Die explodierenden Getreidepreise treffen nach einer Einschätzung der UN-Organisation für Ernährung und Landwirtschaft (FAO) die ärmsten Länder immer härter.
In 37 Ländern weltweit gebe es inzwischen eine Nahrungsmittelkrise, und in zehn Staaten vor allem in Afrika und Asien habe es im vergangenen Monat Unruhen wegen der rasant gestiegenen Preise gegeben, hielt die FAO in einer am Freitag in Rom veröffentlichten Bilanz fest. IWF-Chef Dominique Strauss-Kahn betrachtet den weltweiten Lebensmittel-Preisanstieg als ebenso großes Problem für die Weltwirtschaft wie die globale Finanzkrise.
Die FAO rief alle Geber und internationale Finanzinstitutionen auf, ihre Hilfe für besonders hart betroffene Länder zu erhöhen. Diese brauchten zusätzlich etwa 1,2 bis 1,7 Milliarden US-Dollar (750 Millionen bis 1,1 Milliarden Euro).

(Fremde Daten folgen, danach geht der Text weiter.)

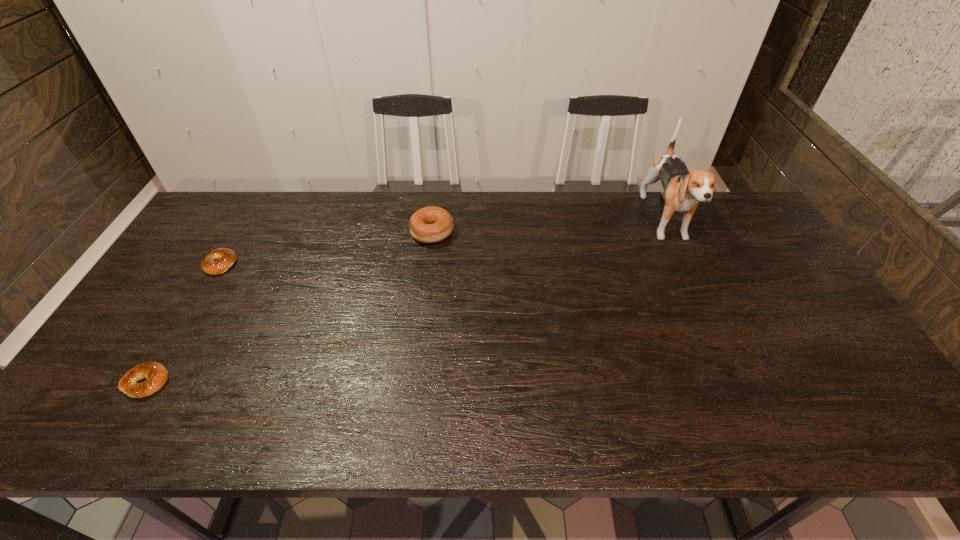 This screenshot has width=960, height=540. I want to click on puppy that is at the far edge, so click(682, 190).

The height and width of the screenshot is (540, 960). In order to click on bagel located at the far edge in this screenshot , I will do `click(432, 224)`.

I want to click on free space at the far edge of the desktop, so click(x=352, y=194).

In the image, there is a desktop. Identify the location of vacant space at the near edge. (562, 417).

Identify the location of blank space at the left edge. This screenshot has height=540, width=960. (231, 242).

Where is `vacant region at the right edge of the desktop`? This screenshot has width=960, height=540. vacant region at the right edge of the desktop is located at coordinates (743, 245).

The width and height of the screenshot is (960, 540). What are the coordinates of `vacant space at the near left corner of the desktop` in the screenshot? It's located at (90, 440).

In the image, there is a desktop. Identify the location of free space at the far right corner. The image size is (960, 540). (748, 228).

Where is `vacant region between the second nearest bagel and the puppy`? Image resolution: width=960 pixels, height=540 pixels. vacant region between the second nearest bagel and the puppy is located at coordinates pyautogui.click(x=444, y=243).

You are a GUI agent. You are given a task and a screenshot of the screen. Output one action in this format:
    pyautogui.click(x=<x>, y=<y>)
    Task: Click on the vacant space that's between the tallest object and the rightmost bagel
    This screenshot has height=540, width=960.
    Given the screenshot: What is the action you would take?
    pyautogui.click(x=549, y=227)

Getreidepreise massiv gestiegen
Die ärmsten Länder der Welt
müssen 2007/2008 rund 56 Prozent mehr für Getreideimporte bezahlen, in
manchen afrikanischen Ländern seien es sogar 74 Prozent mehr, schätzt die
FAO. Der dramatische Anstieg folge auf die bereits erhebliche Erhöhung um
etwa 37 Prozent 2006/2007. Nicht nur die reinen Getreidepreise seien massiv
gestiegen, auch höhere Frachtkosten sowie der Ölpreis wirkten sich aus. Nach
einer FAO-Schätzung werden die weltweiten Lagerbestände an Getreide in
diesem Jahr auf ein 25-Jahres-Tief von nur 405 Millionen Tonnen sinken.

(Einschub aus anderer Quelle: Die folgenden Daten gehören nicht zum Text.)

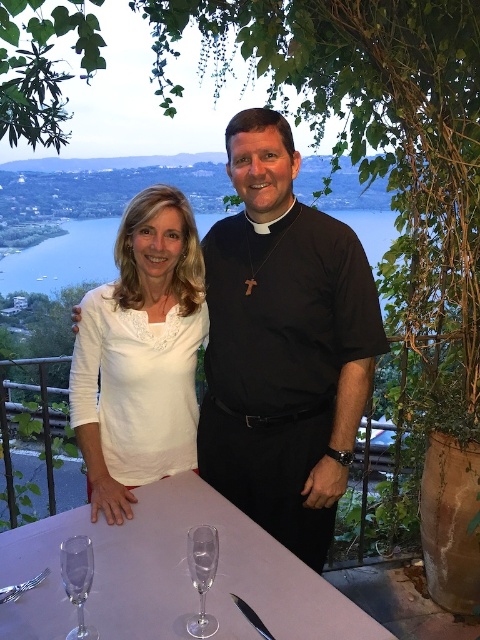 You are a waiter at a lakeside restaurant. You need to choose a wine glass that is less likely to tip over for the guests. Which one should you choose between the clear glass wine glass at center and the clear glass wine glass at lower left?

The clear glass wine glass at lower left is thicker than the clear glass wine glass at center, so it is less likely to tip over and should be chosen.

You are a guest at this outdoor event and want to reach the clear glassware at center to get a drink. Considering the table is between you and the glassware, which direction should you move to access it?

The clear glassware at center is located at point (171, 576), so you should move towards the center of the table to reach it. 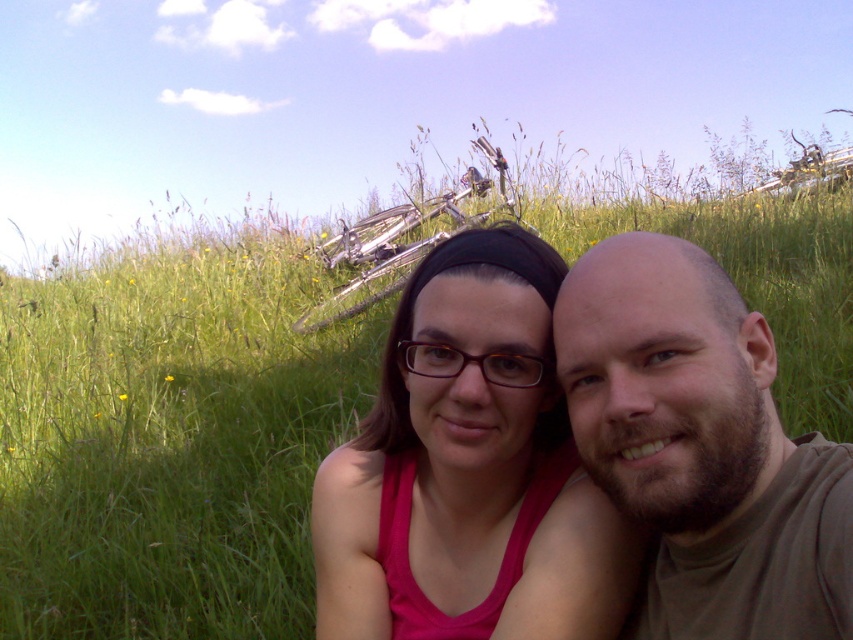 Question: Which object appears farthest from the camera in this image?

"Ungünstiges Wetter" in den Exportländern könnte die angespannte Lage noch
verlängern und die Preise weiter hochtreiben.
UNO startet Hilfsinitiative
"Steigende Nahrungsmittelpreise
treffen die Armen am härtesten, denn was sie als Anteil ihrer Gesamtausgaben
dafür bezahlen, ist viel mehr als bei einer reicheren Bevölkerung",
erläuterte Henri Josserand, der für ein FAO-Frühwarnsystem für
Notsituationen arbeitet. Die UN-Organisation hat eine Initiative gestartet,
um Bauern in armen Ländern zu helfen, ihre Erträge zu steigern, und
Regierungen der auf Getreideimporte angewiesenen Länder besser für die Krise
zu wappnen.
Versorgungsengpässe
In vielen Entwicklungsländern seien die
Preise für Brot, Reis, Milch und andere Grundnahrungsmittel in den
vergangenen Monaten drastisch gestiegen, heißt es in dem Bericht. Als Gründe
für den Anstieg der Getreidepreise nennt die FAO eine ständig zunehmende
Nachfrage, Versorgungsengpässe und neue Exportrestriktionen.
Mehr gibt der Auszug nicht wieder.